Exegesis 5
by Damian Conway
|
Pages: 1, 2, 3, 4, 5
Editor's note: this document is out of date and remains here for historic interest. See Synopsis 5 for the current design information.
Lay it out for me
In Perl 6, each rule implicitly has the equivalent of the Perl 5 /x modifier
turned on, so we could lay out (and annotate) that first pattern like this:
$file = rx/ ^ # Must be at start of string
<$hunk> # Match what the rule in $hunk would match...
* # ...zero-or-more times
$ # Must be at end of string (no newline allowed)
/;
Because /x is the default, the whitespace in the pattern is ignored,
which allows us to lay out the rule more readably. Comments are also honored,
which enables us to document the rule sensibly.
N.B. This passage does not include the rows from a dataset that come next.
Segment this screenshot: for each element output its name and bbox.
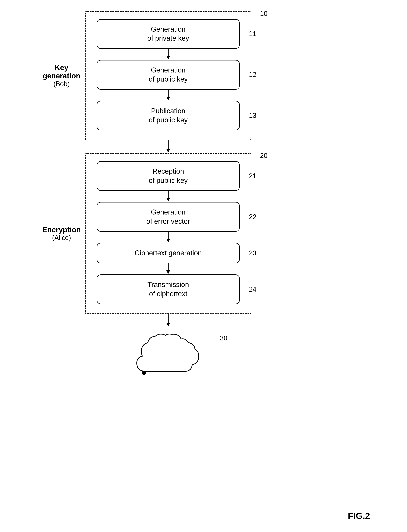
ref-13: 13 (249, 112, 256, 119)
encryption-ref: 20 (260, 152, 267, 159)
arrow-4 (97, 232, 240, 243)
svg-marker-1 (166, 56, 170, 60)
arrow-2 (97, 90, 240, 101)
box-public-key-pub: Publicationof public key (97, 101, 240, 131)
encryption-label: Encryption (Alice) (41, 226, 82, 242)
key-gen-subtitle: (Bob) (41, 80, 82, 88)
cloud-section: 30 (85, 327, 251, 383)
svg-marker-11 (166, 270, 170, 274)
arrow-3 (97, 191, 240, 202)
ref-21: 21 (249, 172, 256, 180)
ref-11: 11 (249, 30, 256, 38)
cloud-connector (85, 314, 251, 327)
box-private-key: Generationof private key (97, 19, 240, 49)
fig-label: FIG.2 (348, 511, 370, 521)
key-gen-ref: 10 (260, 10, 267, 17)
svg-marker-9 (166, 239, 170, 242)
arrow-5 (97, 263, 240, 274)
box-reception-pub-key: Receptionof public key (97, 161, 240, 191)
ref-23: 23 (249, 249, 256, 257)
diagram: 10 Key generation (Bob) Generationof pri… (37, 11, 351, 383)
box-transmission: Transmissionof ciphertext (97, 274, 240, 304)
key-gen-label: Key generation (Bob) (41, 64, 82, 88)
arrow-1 (97, 49, 240, 60)
box-12-container: Generationof public key 12 (97, 60, 240, 90)
svg-marker-3 (166, 97, 170, 100)
ref-24: 24 (249, 286, 256, 293)
key-gen-box: 10 Key generation (Bob) Generationof pri… (85, 11, 251, 140)
box-error-vector: Generationof error vector (97, 202, 240, 232)
encryption-subtitle: (Alice) (41, 234, 82, 242)
box-13-container: Publicationof public key 13 (97, 101, 240, 131)
svg-marker-13 (166, 323, 170, 326)
section-connector (85, 140, 251, 153)
box-22-container: Generationof error vector 22 (97, 202, 240, 232)
cloud-wrapper: 30 (131, 331, 205, 383)
key-gen-title: Key generation (41, 64, 82, 80)
box-24-container: Transmissionof ciphertext 24 (97, 274, 240, 304)
ref-12: 12 (249, 71, 256, 79)
box-21-container: Receptionof public key 21 (97, 161, 240, 191)
cloud-ref: 30 (220, 334, 227, 342)
ref-22: 22 (249, 213, 256, 221)
svg-marker-5 (166, 149, 170, 153)
box-ciphertext-gen: Ciphertext generation (97, 243, 240, 263)
cloud-icon (131, 331, 205, 382)
svg-marker-7 (166, 198, 170, 202)
encryption-box: 20 Encryption (Alice) Receptionof public… (85, 153, 251, 314)
box-11-container: Generationof private key 11 (97, 19, 240, 49)
svg-point-14 (142, 371, 146, 375)
encryption-title: Encryption (41, 226, 82, 234)
box-public-key-gen: Generationof public key (97, 60, 240, 90)
box-23-container: Ciphertext generation 23 (97, 243, 240, 263)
You can even use the closing
delimiter in a comment safely:
$caveat = rx/ Make \s+ sure \s+ to \s+ ask
\s+ (mum|mom) # handle UK/US spelling
\s+ (and|or) # handle and/or
\s+ dad \s+ first
/;
Of course, the examples in this Exegesis don't represent good comments in general, since they document what is happening, rather than why.
The meanings of the ^ and * metacharacters are unchanged
from Perl 5. However, the meaning of the $ metacharacter has
changed slightly: it no longer allows an optional newline before the end
of the string. If you want that behavior, then you need to specify it
explicitly. For example, to match a line ending in digits: / \d+ \n? $/
The compensation is that, in Perl 6, a \n in a pattern matches a logical
newline (that is any of: "\015\012" or "\012" or "\015"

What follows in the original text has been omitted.